R Session Security

RStudio includes a number of options which can help harden the surface of the RStudio IDE itself. The settings in this section all apply to the IDE’s user interface for R sessions.

Remember that RStudio is an interface to R itself, which has a variety of tools that can access the file system and shell as the user themselves. Follow security best practices by relying on operating system-level permissions, not front end restrictions, to guard access to sensitive content and files.

Limit Idle Time

By default, RStudio allows users to be idle for up to an hour before automatically signing them out. If your users work with sensitive data, you may wish to decrease this.

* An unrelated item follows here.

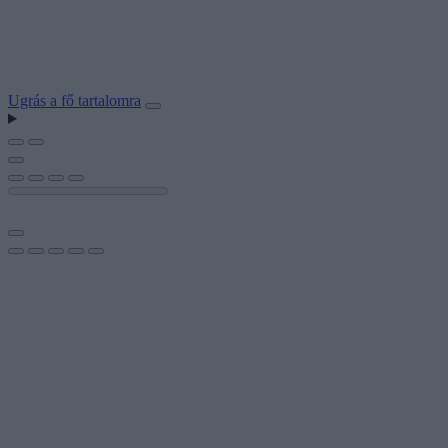
Ugrás a fő tartalomra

# /etc/rstudio/rserver.conf
auth-timeout-minutes=20

See Inactivity Timeout for details.

Restrict System Directory Access

RStudio can optionally prevent users from browsing to system directories; see Restricted Directories for details. Enable this feature as follows:

# /etc/rstudio/rsession.conf
restrict-directory-view=1

Disable External Publishing

RStudio includes support for publishing to several external services, including RPubs and Shinyapps.io. If your users work with sensitive information, you should disable publishing to these services as follows:

# /etc/rstudio/rsession.conf
allow-external-publish=0

Disable Other Features

The are a few other features you should consider disabling. We have not included them in our Example Secure Configuration because they can impede productivity for end users.

The following features are configured in the /etc/rstudio/rsession.conf file:

  • Disable shell access (allow-shell=0); disables the Terminal tab used to execute system commands
  • Disable file downloads (allow-file-downloads=0); disables downloading files using the Files pane
  • Disable file uploads (allow-file-uploads=0); disables uploading files using the Files pane
  • Disable package installation (allow-package-installation=0); disables the user interface for installing R packages
Note

Regardless of the values of these settings, users can execute system commands, install packages, and upload and download content using R itself.